Dataset entries
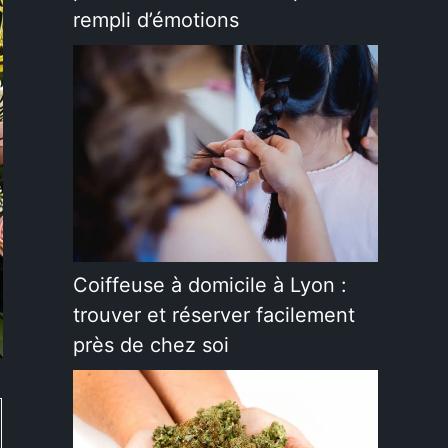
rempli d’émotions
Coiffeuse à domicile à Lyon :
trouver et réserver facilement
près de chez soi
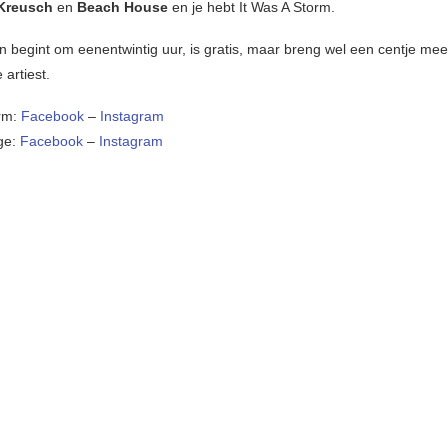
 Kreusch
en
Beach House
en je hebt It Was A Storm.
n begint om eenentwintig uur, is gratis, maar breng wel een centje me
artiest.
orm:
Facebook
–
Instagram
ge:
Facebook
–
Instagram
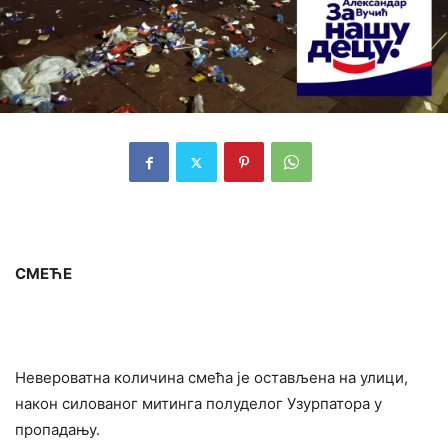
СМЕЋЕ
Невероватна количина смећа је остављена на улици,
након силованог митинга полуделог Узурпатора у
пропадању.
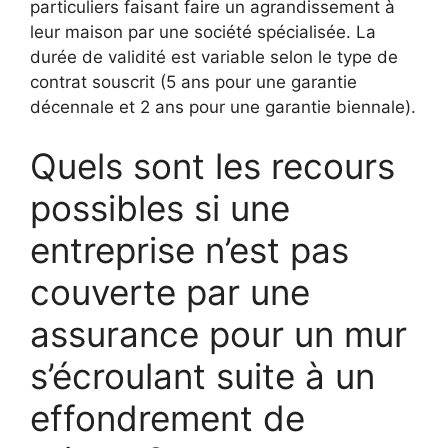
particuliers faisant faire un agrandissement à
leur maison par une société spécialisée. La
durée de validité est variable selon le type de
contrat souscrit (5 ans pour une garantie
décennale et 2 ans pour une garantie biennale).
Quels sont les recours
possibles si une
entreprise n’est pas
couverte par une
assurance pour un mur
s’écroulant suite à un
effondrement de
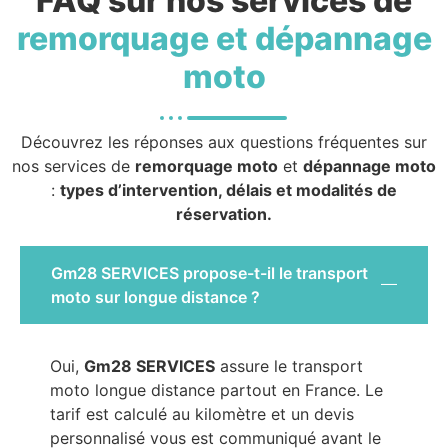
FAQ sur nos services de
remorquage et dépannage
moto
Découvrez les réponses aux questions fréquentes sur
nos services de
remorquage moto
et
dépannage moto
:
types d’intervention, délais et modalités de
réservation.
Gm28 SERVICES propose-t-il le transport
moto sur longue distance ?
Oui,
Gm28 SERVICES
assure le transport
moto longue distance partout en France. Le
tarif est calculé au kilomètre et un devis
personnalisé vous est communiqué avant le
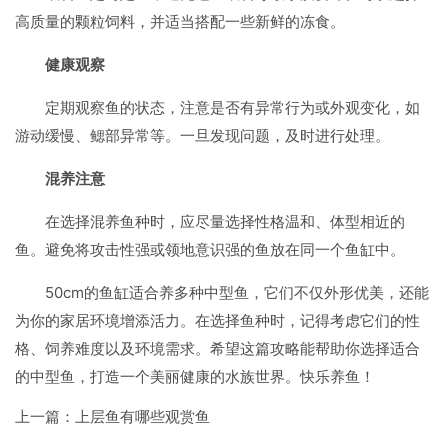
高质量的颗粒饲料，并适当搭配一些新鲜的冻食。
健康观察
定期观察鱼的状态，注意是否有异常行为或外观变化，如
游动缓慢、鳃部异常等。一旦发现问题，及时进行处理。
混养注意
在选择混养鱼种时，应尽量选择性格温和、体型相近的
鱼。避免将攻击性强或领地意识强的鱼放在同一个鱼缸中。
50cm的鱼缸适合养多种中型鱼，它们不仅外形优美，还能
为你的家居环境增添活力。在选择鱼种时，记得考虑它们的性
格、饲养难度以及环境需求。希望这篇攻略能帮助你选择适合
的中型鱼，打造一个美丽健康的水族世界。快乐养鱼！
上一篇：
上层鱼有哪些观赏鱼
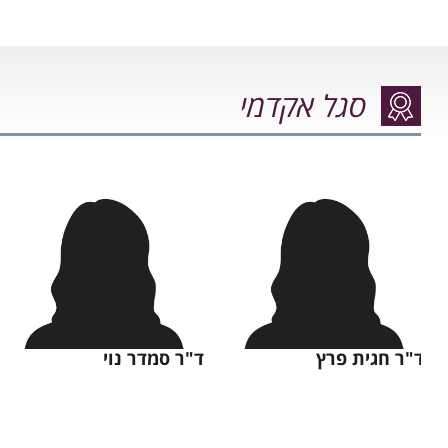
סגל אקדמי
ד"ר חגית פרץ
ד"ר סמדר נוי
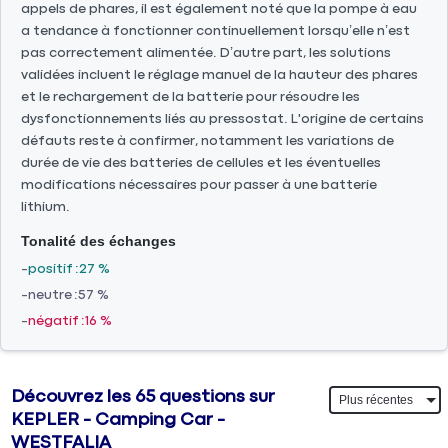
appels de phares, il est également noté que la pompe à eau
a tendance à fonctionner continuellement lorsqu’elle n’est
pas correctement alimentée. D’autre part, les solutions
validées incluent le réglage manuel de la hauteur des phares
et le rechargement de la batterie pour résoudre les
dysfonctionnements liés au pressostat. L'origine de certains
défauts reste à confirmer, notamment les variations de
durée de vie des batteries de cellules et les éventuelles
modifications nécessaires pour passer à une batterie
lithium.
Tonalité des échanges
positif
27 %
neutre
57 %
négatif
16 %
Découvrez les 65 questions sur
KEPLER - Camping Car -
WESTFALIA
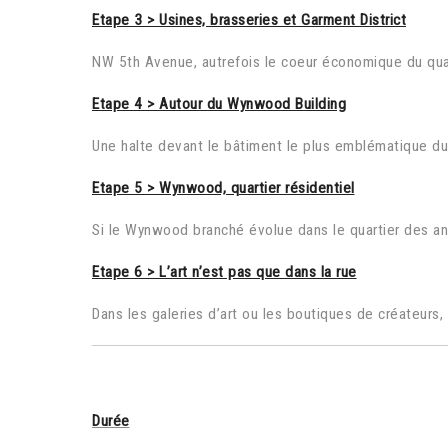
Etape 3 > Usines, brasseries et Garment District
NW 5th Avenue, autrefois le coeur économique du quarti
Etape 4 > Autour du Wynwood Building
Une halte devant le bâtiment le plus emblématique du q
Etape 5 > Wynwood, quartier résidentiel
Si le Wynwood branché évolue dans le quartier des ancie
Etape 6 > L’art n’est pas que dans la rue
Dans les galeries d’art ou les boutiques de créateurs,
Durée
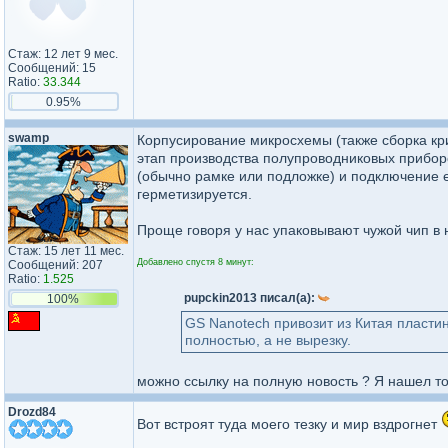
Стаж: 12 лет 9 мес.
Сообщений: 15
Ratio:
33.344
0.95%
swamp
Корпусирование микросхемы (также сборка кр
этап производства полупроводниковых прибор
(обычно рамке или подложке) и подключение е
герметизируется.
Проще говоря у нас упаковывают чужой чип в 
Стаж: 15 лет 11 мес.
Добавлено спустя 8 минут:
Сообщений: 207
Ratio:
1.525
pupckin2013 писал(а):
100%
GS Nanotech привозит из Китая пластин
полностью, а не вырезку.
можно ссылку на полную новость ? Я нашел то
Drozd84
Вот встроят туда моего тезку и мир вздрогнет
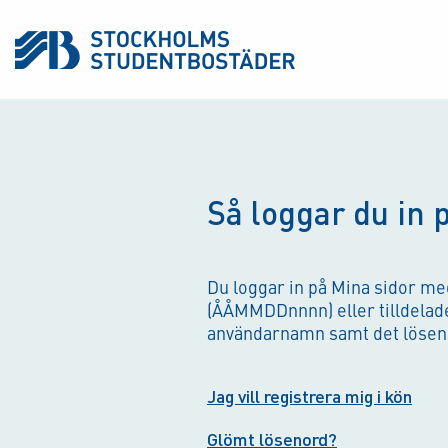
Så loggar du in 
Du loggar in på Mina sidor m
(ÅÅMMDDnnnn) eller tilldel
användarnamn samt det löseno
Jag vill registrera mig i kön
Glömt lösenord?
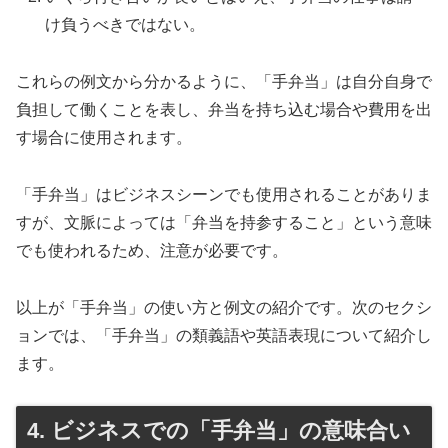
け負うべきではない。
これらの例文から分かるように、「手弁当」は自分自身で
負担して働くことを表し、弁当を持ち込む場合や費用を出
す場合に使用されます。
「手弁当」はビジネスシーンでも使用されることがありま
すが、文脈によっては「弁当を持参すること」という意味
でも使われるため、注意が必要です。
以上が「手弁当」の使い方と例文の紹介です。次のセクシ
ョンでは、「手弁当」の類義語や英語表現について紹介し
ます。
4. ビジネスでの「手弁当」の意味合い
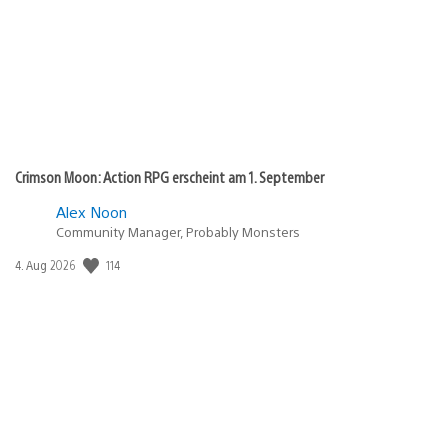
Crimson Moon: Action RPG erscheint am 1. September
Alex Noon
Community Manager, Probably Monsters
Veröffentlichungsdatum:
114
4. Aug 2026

WHAT TO DO | What you need to produce is an exact copy of the entries above, limited to the lines from the one with "personnalisé vous est communiqué avant le" up to and including the one with "a tendance à", without pictures.

SOLUTION |
personnalisé vous est communiqué avant le
高质量的颗粒饲料，并适当搭配一些新鲜的冻食。
健康观察
定期观察鱼的状态，注意是否有异常行为或外观变化，如
游动缓慢、鳃部异常等。一旦发现问题，及时进行处理。
混养注意
在选择混养鱼种时，应尽量选择性格温和、体型相近的
鱼。避免将攻击性强或领地意识强的鱼放在同一个鱼缸中。
50cm的鱼缸适合养多种中型鱼，它们不仅外形优美，还能
为你的家居环境增添活力。在选择鱼种时，记得考虑它们的性
格、饲养难度以及环境需求。希望这篇攻略能帮助你选择适合
的中型鱼，打造一个美丽健康的水族世界。快乐养鱼！
上一篇：
上层鱼有哪些观赏鱼
סגל אקדמי
ד"ר חגית פרץ
ד"ר סמדר נוי
appels de phares, il est également noté que la pompe à eau
a tendance à fonctionner continuellement lorsqu’elle n’est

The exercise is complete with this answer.